Justice Bagchi responded that unlike EU regulations, the DPDP Act did not address the economic value of data. “Mr. Solicitor, you have to examine, when you examine the DPDP Act, the difference between the DPDP Act and the EU Regulation is, EU considers not only privacy but also value. If I have an empty space and you are using that space for R&D, won’t you give me rent? There is no rent sharing in the DPDP Act in respect of personal data which may not be private. I may have personal data of various shades of privacy. Privacy is lost as soon as I share data online. If privacy is lost on data, they say there is no value on the data. Is that an acceptable jurisprudential idea?” Justice Bagchi asked.

The Solicitor General said the issue would be placed before the appropriate authority. Justice Bagchi remarked that “all over the world, judiciaries will have to go into an intensive and innovative oversight into these aspects.”

Senior Advocate Samar Bansal, appearing for the CCI, submitted that the regulator had already examined these issues while imposing the penalty. “Their entire revenue comes from advertising. We are the products. It is free because of that,” he said.

CJI Surya Kant observed that while earning “legitimate income” was not objectionable, “the commercial interests of the companies cannot be at the cost of the rights of Indians.”

In response to the court’s concerns, Rohatgi stated that Meta would file a detailed affidavit explaining its activities and requested the court to decide the matter thereafter. Accepting the request, the Bench adjourned the case to next Monday and permitted Meta and WhatsApp to file affidavits. On the suggestion of Bansal, the court also impleaded the Ministry of Electronics and Information Technology as a party to the proceedings.

Background

The dispute originates from a November 2024 order of the CCI examining WhatsApp’s 2021 privacy policy update. The regulator held that WhatsApp, which enjoys a dominant position in India’s OTT messaging market, imposed a “take-it-or-leave-it” framework on users, effectively denying them any meaningful opt-out.

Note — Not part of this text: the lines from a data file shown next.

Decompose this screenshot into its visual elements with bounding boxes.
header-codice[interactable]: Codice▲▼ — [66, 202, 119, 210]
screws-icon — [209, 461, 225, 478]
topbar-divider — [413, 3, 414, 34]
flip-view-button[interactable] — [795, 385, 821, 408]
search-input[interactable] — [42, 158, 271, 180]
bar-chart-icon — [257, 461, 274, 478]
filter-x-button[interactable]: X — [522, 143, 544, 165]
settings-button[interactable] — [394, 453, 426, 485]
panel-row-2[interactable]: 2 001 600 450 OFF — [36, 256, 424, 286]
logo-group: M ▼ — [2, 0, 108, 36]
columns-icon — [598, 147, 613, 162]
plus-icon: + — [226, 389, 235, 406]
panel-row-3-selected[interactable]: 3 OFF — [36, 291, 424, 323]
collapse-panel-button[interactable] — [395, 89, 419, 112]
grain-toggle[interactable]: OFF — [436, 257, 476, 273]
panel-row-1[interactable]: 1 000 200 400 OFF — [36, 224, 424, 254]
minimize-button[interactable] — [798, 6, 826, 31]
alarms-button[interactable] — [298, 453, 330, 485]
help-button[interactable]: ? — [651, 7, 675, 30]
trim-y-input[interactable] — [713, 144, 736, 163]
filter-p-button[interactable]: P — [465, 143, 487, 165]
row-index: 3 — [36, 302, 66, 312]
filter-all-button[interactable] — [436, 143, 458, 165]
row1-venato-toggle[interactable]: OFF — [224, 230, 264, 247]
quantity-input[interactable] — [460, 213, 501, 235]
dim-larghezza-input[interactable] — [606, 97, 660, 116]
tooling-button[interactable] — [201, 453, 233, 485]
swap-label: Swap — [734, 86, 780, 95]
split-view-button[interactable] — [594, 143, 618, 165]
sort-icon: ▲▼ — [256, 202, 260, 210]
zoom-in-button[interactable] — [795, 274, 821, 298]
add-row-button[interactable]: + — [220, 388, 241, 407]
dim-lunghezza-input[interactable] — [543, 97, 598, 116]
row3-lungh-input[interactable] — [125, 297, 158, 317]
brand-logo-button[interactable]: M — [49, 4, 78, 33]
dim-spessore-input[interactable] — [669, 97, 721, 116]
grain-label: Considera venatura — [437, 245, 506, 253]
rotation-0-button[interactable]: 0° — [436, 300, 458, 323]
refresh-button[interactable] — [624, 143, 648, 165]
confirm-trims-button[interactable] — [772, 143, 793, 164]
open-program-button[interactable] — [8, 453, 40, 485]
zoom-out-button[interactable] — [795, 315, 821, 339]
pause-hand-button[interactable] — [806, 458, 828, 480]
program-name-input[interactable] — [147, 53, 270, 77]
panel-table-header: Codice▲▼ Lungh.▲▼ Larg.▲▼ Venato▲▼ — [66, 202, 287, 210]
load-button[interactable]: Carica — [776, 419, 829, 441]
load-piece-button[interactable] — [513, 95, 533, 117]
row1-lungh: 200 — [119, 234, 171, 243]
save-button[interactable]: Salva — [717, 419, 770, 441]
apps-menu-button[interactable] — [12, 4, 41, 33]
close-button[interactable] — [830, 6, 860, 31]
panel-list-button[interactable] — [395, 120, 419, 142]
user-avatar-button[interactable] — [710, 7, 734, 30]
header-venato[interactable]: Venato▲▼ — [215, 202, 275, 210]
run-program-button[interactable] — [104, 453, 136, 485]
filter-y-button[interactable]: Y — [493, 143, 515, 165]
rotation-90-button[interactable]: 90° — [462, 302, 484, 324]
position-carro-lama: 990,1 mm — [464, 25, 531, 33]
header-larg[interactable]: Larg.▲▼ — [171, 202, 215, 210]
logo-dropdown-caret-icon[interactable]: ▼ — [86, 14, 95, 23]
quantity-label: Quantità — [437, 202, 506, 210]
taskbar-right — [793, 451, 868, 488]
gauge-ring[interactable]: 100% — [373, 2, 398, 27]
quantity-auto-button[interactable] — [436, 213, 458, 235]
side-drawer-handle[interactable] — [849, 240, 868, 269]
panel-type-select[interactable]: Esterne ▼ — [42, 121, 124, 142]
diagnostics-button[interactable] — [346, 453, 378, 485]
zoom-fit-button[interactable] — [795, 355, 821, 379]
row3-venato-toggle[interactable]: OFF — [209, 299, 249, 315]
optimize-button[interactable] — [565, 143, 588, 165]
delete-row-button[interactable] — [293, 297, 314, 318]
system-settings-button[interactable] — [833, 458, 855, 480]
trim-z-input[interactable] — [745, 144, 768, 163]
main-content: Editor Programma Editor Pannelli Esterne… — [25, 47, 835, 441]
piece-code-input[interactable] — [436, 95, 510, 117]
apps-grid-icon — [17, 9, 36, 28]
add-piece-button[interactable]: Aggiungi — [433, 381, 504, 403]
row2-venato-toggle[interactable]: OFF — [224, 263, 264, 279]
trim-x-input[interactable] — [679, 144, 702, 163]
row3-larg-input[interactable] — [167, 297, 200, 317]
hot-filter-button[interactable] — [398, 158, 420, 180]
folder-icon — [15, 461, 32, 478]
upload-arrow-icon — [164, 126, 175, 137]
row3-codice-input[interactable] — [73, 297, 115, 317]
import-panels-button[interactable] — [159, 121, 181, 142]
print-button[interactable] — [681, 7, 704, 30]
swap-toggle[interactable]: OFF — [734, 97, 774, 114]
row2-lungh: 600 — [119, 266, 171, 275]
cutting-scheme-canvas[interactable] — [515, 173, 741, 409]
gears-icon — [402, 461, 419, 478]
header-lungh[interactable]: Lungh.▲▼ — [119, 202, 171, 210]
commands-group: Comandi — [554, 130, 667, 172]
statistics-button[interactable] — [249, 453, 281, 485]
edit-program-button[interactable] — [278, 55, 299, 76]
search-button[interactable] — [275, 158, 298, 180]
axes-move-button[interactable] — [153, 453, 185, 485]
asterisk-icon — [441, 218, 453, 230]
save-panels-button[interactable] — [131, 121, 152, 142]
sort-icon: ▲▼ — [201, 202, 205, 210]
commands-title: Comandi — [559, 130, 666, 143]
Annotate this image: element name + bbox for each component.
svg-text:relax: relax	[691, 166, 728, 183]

According to the CCI, WhatsApp made continued access to its messaging service conditional upon acceptance of expanded data sharing with other Meta group entities, amounting to abuse of dominant position under the Competition Act, 2002. The CCI imposed a penalty of ₹213.14 crore and issued remedial directions including prohibiting forced data sharing, mandating opt-in and opt-out mechanisms, and requiring detailed disclosures.

Meta Platforms and WhatsApp challenged the order before the NCLAT in January 2025. In November 2025, the NCLAT set aside the five-year restriction on advertising-related data sharing and overturned the CCI’s finding that WhatsApp had unlawfully leveraged its dominance into Meta’s advertising ecosystem. However, it upheld the ₹213.14 crore penalty imposed by the CCI.

The matter is now pending final adjudication before the Supreme Court.